Additional policy updates include:
- One Big Beautiful Bill Act (OBBBA) implementation
- Incorporates provisions from Manager’s Bulletin 25-006.
- Extends beginning farmer and rancher eligibility from five to 10 crop years.
- Updates additional premium subsidy rates: 15% (years 1 and 2), 13% (year 3), 11% (year 4) and 10% (years 5 to 10).
- Revenue protection clarifications
- Establishes that harvest prices will equal projected prices when insufficient data prevents use of the approved methodology.
- Creates a reimbursement process for policyholders who paid additional revenue protection premiums in such cases.
The EARP Final Rule became effective Nov. 30 for crops with a contract change date on or after that date (2026 crop year) and for the 2027 crop year as specified. The USDA will accept public comments until Jan. 27.
Producers should contact their local crop insurance agent or visit the Risk Management Agency website for guidance on how these updates may affect coverage options.
Wisconsin teamsters authorize strike at Actus Nutrition and Foremost Farms
More than 150 teamsters at an Actus Nutrition facility and two Foremost Farms plants have overwhelmingly voted to authorize strikes. The workers, represented by Teamsters Local 120, are employed at three locations critical to dairy production and processing in western Wisconsin. Actus currently operates a protein facility in Sparta after purchasing it from Foremost Farms, while Foremost continues to run two cheese processing plants in Richland Center and Lancaster.

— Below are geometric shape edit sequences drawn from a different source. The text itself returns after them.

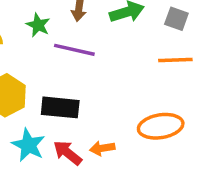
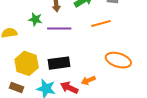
orange line: (175, 60) -> (101, 23), moved
orange ellipse: (161, 126) -> (118, 60), turned 40

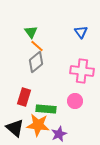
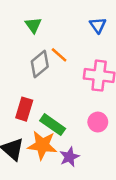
orange line: (37, 46) -> (59, 55), moved
pink circle: (75, 101) -> (98, 122), moved
green rectangle: (46, 109) -> (53, 125), turned 30

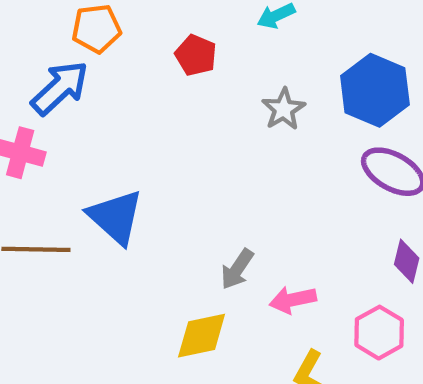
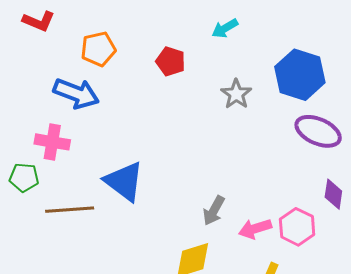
blue arrow: (60, 88) -> (76, 93), turned 69
pink hexagon: (379, 333) -> (297, 227), moved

Just 30 days before selling the Sparta plant to Actus, Foremost finalized a contract with the teamsters. After acquiring the facility, Actus refused to honor key benefits and worker protections in that agreement. Workers at that site rejected Actus’s “last, best and final offer” and filed a 10-day strike notice over health care, pensions, picket-line protections and maintenance-of-standards language.
While Actus is moving to slash worker benefits and protections, Foremost Farms is pushing for similar reductions at their Richland Center and Lancaster plants. Workers at these locations are concerned Foremost may sell these facilities in the future. Strike notices at both plants have also been filed.

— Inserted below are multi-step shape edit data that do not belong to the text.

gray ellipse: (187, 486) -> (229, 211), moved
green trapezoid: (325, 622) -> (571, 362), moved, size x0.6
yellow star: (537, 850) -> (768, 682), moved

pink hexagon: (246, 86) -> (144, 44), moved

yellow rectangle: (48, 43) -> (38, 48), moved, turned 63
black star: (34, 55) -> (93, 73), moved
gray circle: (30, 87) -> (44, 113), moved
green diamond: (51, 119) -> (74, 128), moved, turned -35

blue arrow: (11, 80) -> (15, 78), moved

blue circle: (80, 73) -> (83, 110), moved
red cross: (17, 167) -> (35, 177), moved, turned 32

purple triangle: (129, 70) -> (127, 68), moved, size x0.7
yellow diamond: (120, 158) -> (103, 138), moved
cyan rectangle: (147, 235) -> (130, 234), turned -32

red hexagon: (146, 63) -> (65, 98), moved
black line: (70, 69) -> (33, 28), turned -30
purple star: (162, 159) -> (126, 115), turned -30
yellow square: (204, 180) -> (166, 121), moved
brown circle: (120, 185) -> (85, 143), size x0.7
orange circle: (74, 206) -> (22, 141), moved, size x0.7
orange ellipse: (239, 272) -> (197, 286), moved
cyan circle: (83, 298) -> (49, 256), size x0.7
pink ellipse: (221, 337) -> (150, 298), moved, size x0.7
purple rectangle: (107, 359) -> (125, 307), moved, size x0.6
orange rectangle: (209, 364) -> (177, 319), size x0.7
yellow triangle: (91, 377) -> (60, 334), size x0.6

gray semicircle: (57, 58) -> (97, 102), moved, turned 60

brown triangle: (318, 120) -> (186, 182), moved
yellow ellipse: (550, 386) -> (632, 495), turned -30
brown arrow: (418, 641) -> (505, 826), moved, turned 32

Another New World screwworm case detected in northern Mexico
USDA’s Animal and Plant Health Inspection Service (APHIS) confirmed another case of New World screwworm (NWS) in Montemorelos, Nuevo León, Mexico, approximately 120 miles south of the Texas border
It was found in a 22-month-old bovine transported from Veracruz to a feedlot in Nuevo León.

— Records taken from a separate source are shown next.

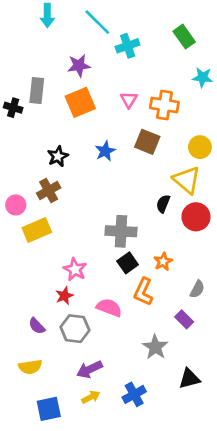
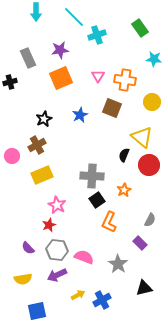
gray rectangle: (37, 91) -> (28, 58), moved, turned -30
black cross: (13, 108) -> (10, 82), turned -32
yellow circle: (200, 147) -> (152, 102), moved
yellow rectangle: (37, 230) -> (42, 175), moved
orange star: (163, 262) -> (124, 190), moved
pink semicircle: (109, 308) -> (84, 257), moved
purple arrow: (89, 369) -> (57, 275), moved
yellow arrow: (91, 397) -> (78, 295), moved

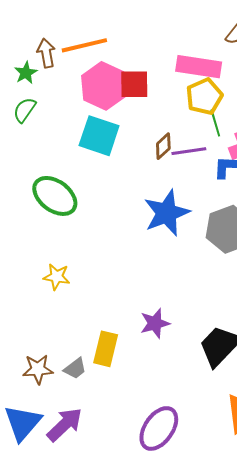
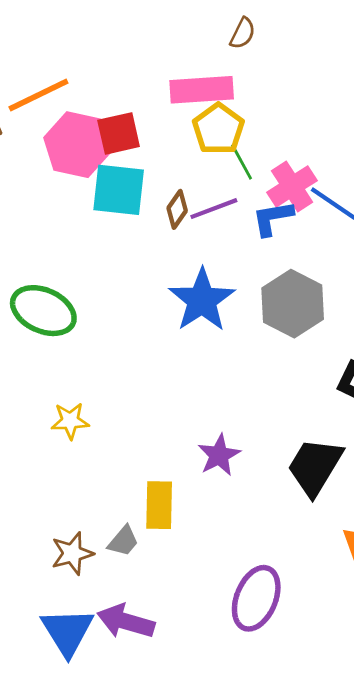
cyan square: (99, 136) -> (119, 190), moved
purple arrow: (65, 425) -> (126, 621), turned -108

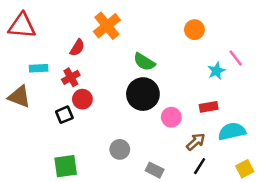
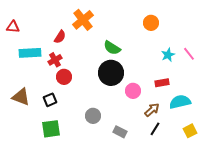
red triangle: (22, 26) -> (13, 27), moved, size x0.6
pink line: (236, 58) -> (189, 54), moved
cyan rectangle: (39, 68) -> (30, 53), size x1.5
brown triangle: (19, 97) -> (21, 97), moved
black square: (64, 115) -> (50, 100), moved

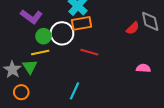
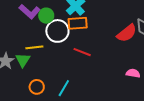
red semicircle: (133, 28) -> (127, 33), size x1.5
green circle: (44, 36) -> (46, 16), moved
orange circle: (21, 92) -> (37, 87), moved

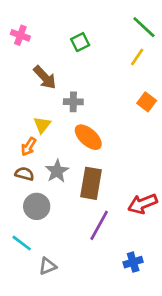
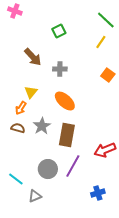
pink cross: (20, 35) -> (15, 11), moved
gray cross: (73, 102) -> (60, 69), moved
gray circle: (37, 206) -> (48, 169), moved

This detection marks the northernmost active case currently found in Mexico. It is also the second detection at the same Nuevo León feedlot since October. No additional cases were linked to the October detection, and both events appear tied to livestock movements from southern Mexico.
Texas Agriculture Commissioner Sid Miller encourages Texas producers to remain watchful for suspicious wounds, unhealed tissue or maggot activity in livestock, wildlife and pets, particularly in locations near the border. Producers who suspect NWS should immediately contact their local veterinarian and state authorities. Early detection, strict livestock movement controls, screwworm fly suppression and rapid response are the best tools to combat this serious threat.
Tyson Foods to close Nebraska beef plant
In late November, Tyson Foods announced that in January it will end operations at its Lexington, Nebraska, beef facility and convert its Amarillo, Texas, beef facility to a single, full-capacity shift.
As U.S. cattle inventories are at historic lows and plants unable to achieve total processing capacity, the company is making these network changes “to right size its beef business.”
The changes affect more than 3,000 employees at the Nebraska facility and about 1,700 workers in Texas.
The Lexington facility has the capacity to process around 5,000 cattle a day. The combined changes are estimated to reduce U.S. beef processing capacity by up to 9%.
The company plans to increase production at other beef facilities to help meet customer demand.